The South Side of Chicago isn’t typically a place where major companies look to open corporate offices. Most of the city’s Fortune 500 firms are located downtown — with views of the Chicago River or Lake Michigan — or in the nearby suburbs.
Then there’s Discover, the credit card and financial services company based in a suburb 30 miles away, which unveiled plans Thursday to turn a 100,000-square-foot warehouse in the predominantly Black community of Chatham into its newest customer care center.
Discover says the project, which is set to open in the latter half of this year, will provide up to 1,000 full-time call center jobs that pay at least $17 an hour and offer competitive benefits to local residents in support of Chicago Mayor Lori Lightfoot’s INVEST South/West community improvement initiative.
Lightfoot’s program seeks to usher public and private investment into 10 of the Windy City’s most neglected neighborhoods, giving their largely Black and Latino residents greater access to career opportunities and an improved quality of life.
Discover CEO Roger Hochschild said the police killing of George Floyd last year in Minneapolis was a wake up call that his company had a role to play in ending institutional racism.
“There’s a critical need for all companies to step up and bring jobs directly to communities that need them the most,” Hochschild told CNN Business.
Hochschild said his company chose to open an office in Chatham, a roughly 95% Black, working-to-middle class community with one of the lowest per-capita crime rates in the nation, to send a message to the rest of the corporate world.
“No one says, ‘We’re not going to put our center in a place with people of color,’ but what they do say is, ‘Well let’s look at the quality of schools, the percentage of people who are college educated,’” Hochschild said. “All of that creates a bias towards the politically connected, well-off communities and that becomes self sustaining.”
The lack of economic opportunities in Chicago’s south and west side neighborhoods has fueled a cycle of gun violence that has plagued some areas for decades, according to Christopher Robert Reed, author of “The Rise of Chicago’s Black Metropolis.”
Reed, a professor emeritus at Roosevelt University, says the current state of affairs in the city’s high-crime areas like West Garfield Park and Washington Park wasn’t always the status quo. Chicago was one of the cities of choice for Black Americans fleeing the horrors of the Jim Crow South during the early to mid-20th century, a period commonly referred to as the Great Migration.
From 1915-1918 alone, Reed said more than 50,000 African Americans moved to the Windy City. At the time, most Black Chicagoans were barred from living in White neighborhoods, attending White colleges or even working in White-owned grocery stores, but many found quality jobs working in factories for major companies like US Steel.
“The big steel companies, the little steel companies, the foundries were all places where you didn’t have to have a strong educational background to work there,” Reed told CNN Business.
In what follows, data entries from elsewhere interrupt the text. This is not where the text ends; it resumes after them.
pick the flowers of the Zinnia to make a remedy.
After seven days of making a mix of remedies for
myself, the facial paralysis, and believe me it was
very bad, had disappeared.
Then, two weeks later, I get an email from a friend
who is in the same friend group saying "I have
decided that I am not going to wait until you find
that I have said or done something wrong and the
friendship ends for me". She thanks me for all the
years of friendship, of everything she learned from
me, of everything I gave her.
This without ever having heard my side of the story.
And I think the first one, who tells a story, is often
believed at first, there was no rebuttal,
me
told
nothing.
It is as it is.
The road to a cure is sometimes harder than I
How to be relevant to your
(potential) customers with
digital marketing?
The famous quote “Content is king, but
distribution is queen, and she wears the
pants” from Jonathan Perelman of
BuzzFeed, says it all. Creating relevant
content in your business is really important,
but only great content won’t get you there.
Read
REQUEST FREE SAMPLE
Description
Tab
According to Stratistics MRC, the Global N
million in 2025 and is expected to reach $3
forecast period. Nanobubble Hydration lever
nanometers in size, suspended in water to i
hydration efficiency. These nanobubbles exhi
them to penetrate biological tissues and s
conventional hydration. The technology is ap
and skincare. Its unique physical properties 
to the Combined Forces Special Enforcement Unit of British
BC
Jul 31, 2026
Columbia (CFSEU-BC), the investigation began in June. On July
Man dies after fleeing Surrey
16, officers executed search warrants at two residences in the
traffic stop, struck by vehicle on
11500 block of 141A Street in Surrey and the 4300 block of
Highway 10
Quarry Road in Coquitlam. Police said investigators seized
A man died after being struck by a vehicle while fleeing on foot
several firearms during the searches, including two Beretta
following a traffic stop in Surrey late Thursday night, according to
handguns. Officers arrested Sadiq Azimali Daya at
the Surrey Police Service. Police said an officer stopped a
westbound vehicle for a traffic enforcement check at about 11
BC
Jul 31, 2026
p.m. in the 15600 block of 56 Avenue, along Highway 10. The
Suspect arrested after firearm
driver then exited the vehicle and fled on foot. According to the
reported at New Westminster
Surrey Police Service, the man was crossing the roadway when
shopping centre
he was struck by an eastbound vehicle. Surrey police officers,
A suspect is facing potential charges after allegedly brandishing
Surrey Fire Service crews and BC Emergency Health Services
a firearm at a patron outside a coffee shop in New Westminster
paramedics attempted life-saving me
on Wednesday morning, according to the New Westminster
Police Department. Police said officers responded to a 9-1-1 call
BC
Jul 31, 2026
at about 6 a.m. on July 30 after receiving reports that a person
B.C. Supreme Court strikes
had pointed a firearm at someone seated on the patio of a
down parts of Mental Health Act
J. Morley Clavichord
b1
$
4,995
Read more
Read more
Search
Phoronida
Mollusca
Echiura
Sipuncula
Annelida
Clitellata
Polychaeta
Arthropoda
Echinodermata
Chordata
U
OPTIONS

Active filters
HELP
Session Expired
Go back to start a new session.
With the factories providing an economic base, Reed said some Black Americans — or their children — later found work as school teachers, lawyers, physicians and business managers in their own communities. “That old South Side was a mix of upper, lower, middle class,” he said.
The downward spiral for some Black communities in Chicago started in the late 1960s, Reed said, when post-WWII globalization led to de-industrialization in inner cities across the United States. With fewer factories to work in and limited opportunities elsewhere due to White racism, crime began to pick up in the 1970s and 80s.
The repercussions of Chicago’s racist legacy are still playing out today.
It’s a history Discover’s regional operations director Juatise Gathings knows all too well. The 30-year-old who grew up in Chicago’s Roseland neighborhood, says her mother moved the family to Phoenix when Gathings was a high school sophomore. Now she’s returning home to lead Discover’s Chatham customer care center team.
“My mom wanted to put us in an environment where we had opportunities,” Gathings told CNN Business. “I can’t stress enough how excited I am to be returning back home. I really want to make sure this is a model location … providing liveable wages for people who are capable of doing a good job.”